Home is a solo exhibition of oil paintings that explore the everyday wonder of childhood within working-class urban environments. Through textured, sculptural surfaces and layered impressionistic brushwork, Bay Area artist, Adrian Delgado depict his daughters moving through the Bay Area—observing their world with curiosity, joy, and quiet awe.
This exhibition reflects the home he is building as a father and the people who shape that journey. The figures in these paintings—Delgado's children, neighbors, workers, and passersby—remind him of the parent he strives to be.
They also call back to his own parents, whose sacrifices and resilience created the foundation which he continues to build upon. The work becomes a visual bridge between generations: the family that raised him and the family he is raising now.
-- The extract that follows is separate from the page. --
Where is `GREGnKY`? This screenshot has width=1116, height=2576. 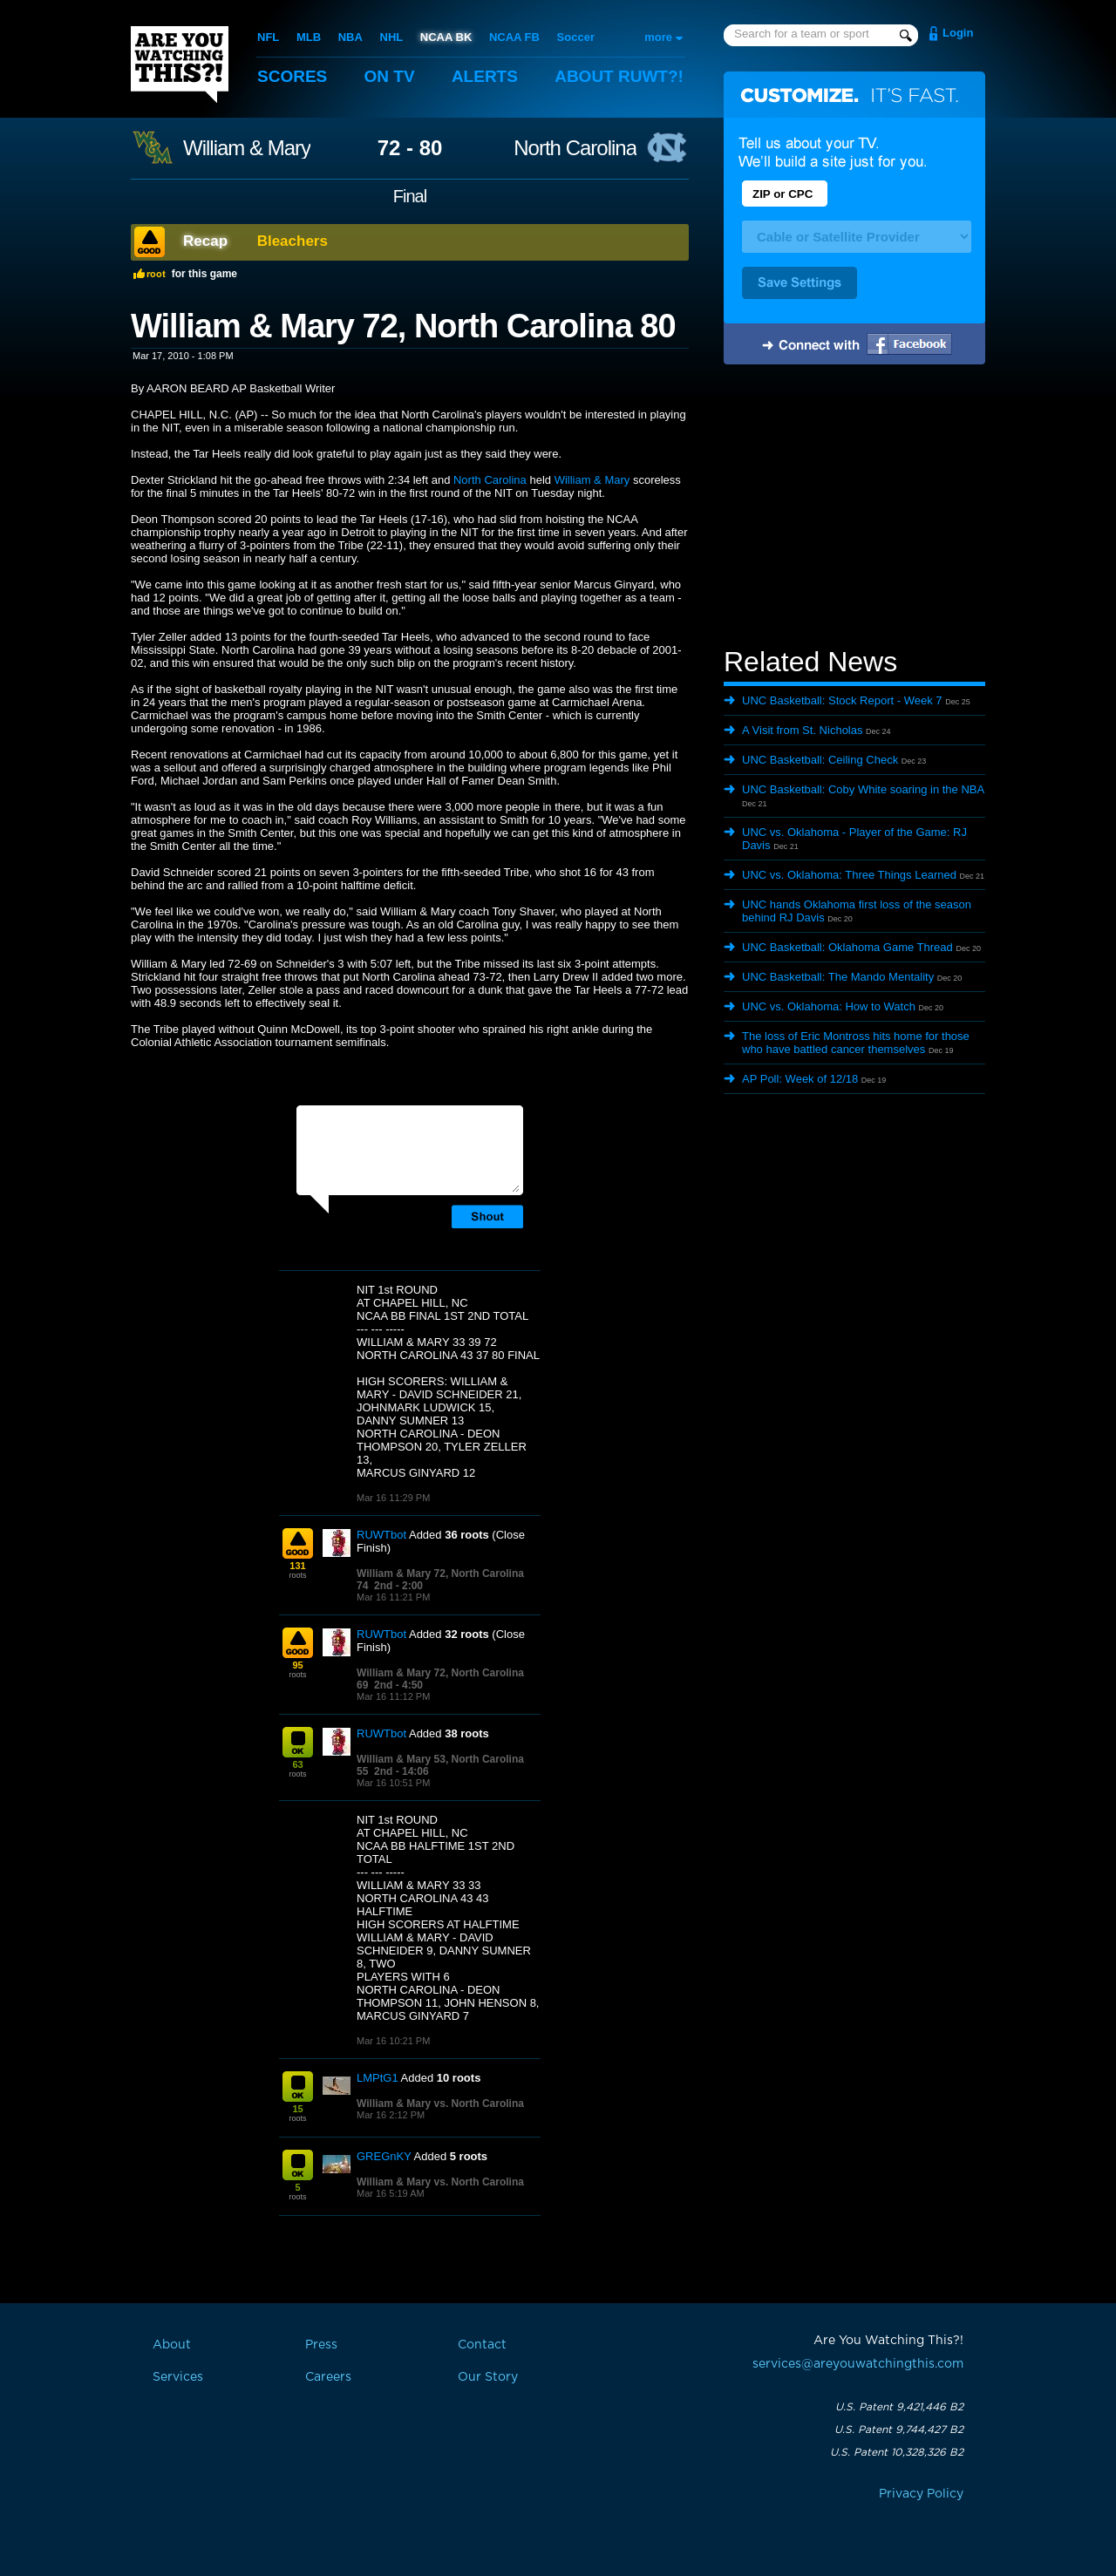 GREGnKY is located at coordinates (384, 2156). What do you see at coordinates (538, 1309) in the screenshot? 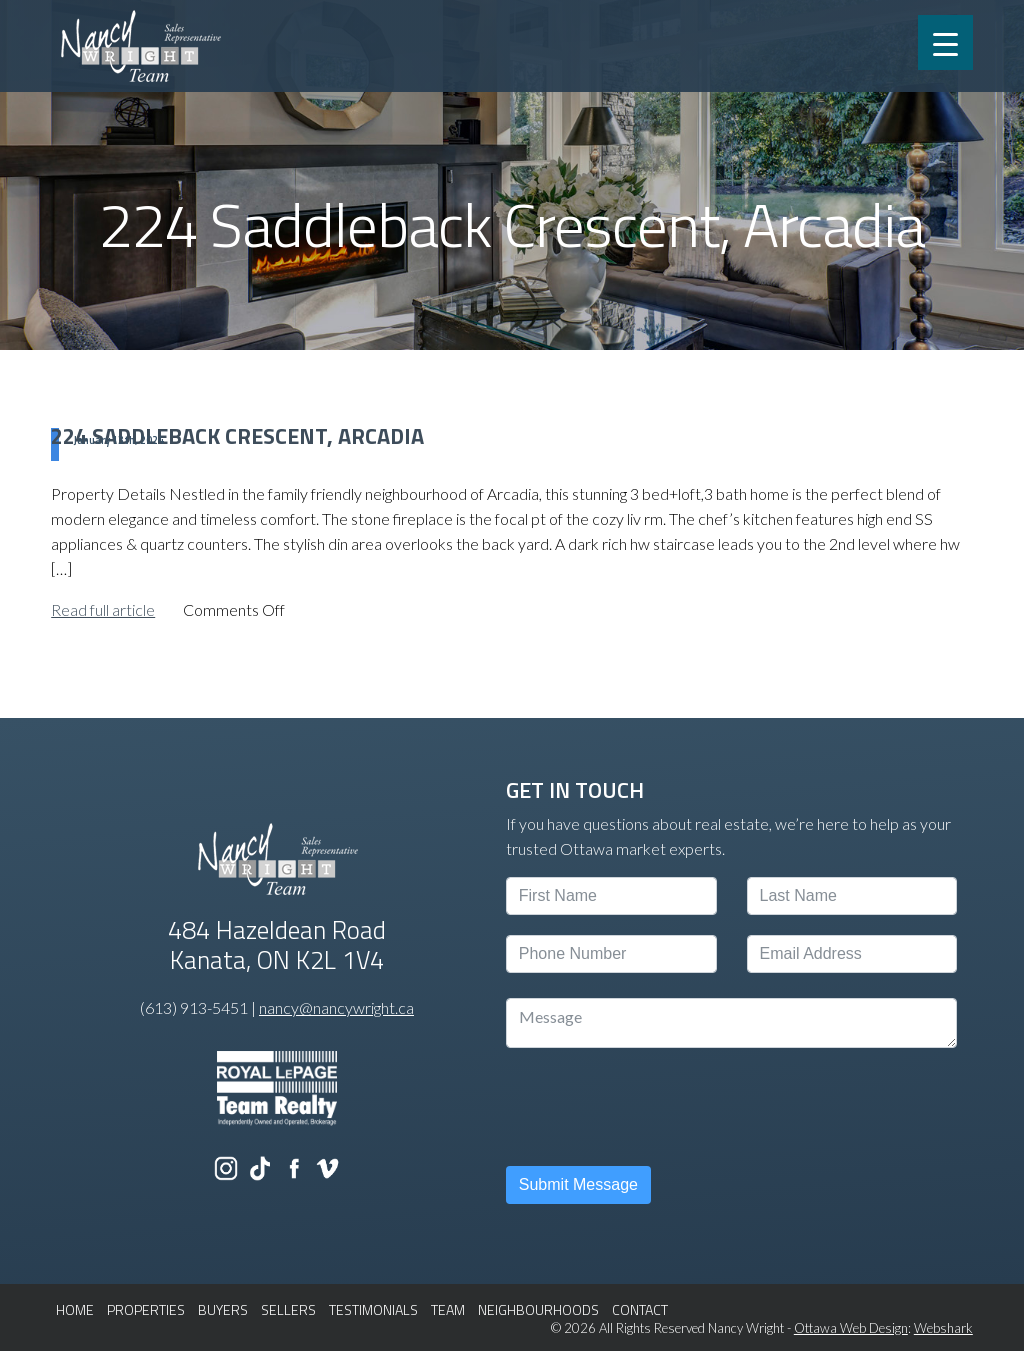
I see `NEIGHBOURHOODS` at bounding box center [538, 1309]. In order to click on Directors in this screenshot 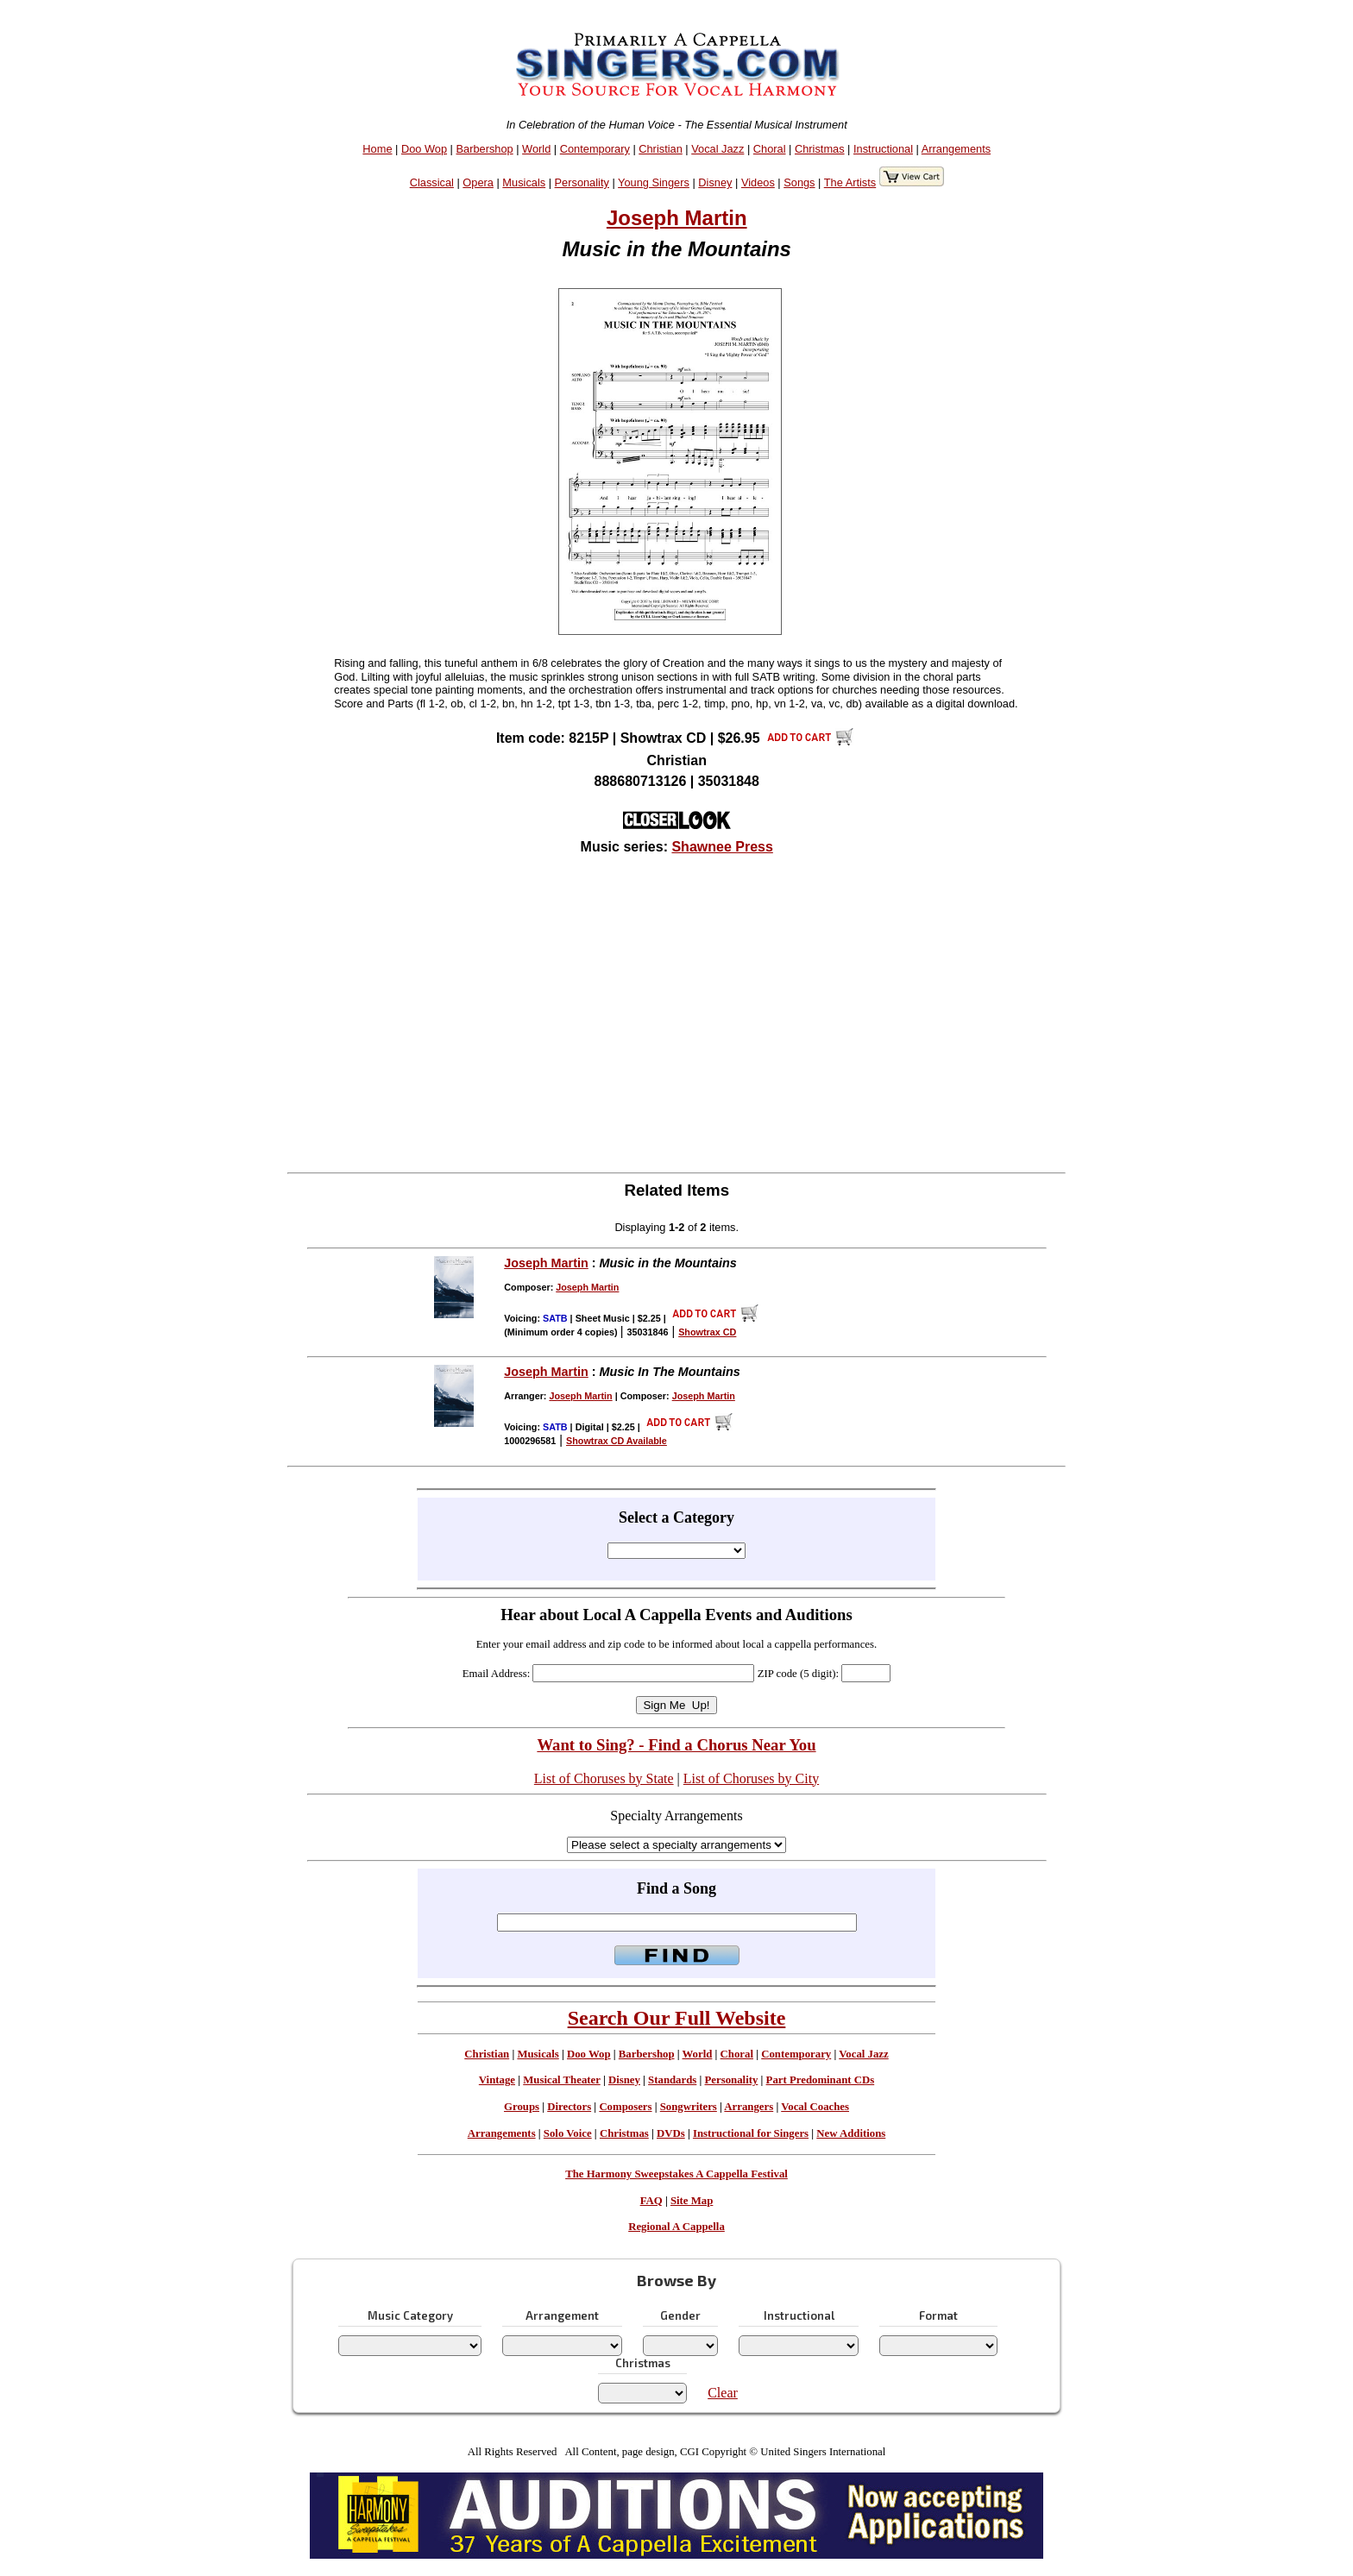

Cracked sidewalks, bus stops, corner stores, city benches, chain-link fences, and freeway underpasses form the backdrop of childhood across the Bay Area. These spaces carry a visual language shared by working-class communities throughout the country—places shaped by labor, migration, survival, and love.
By anchoring the work in these environments, Adrian Delgado honors the community that shaped him while reflecting on the family he is actively nurturing. This exhibition presents ''home'' as both inherited and constructed: a living, evolving space made from memory, responsibility, and the ongoing work of becoming the parent he strives to be.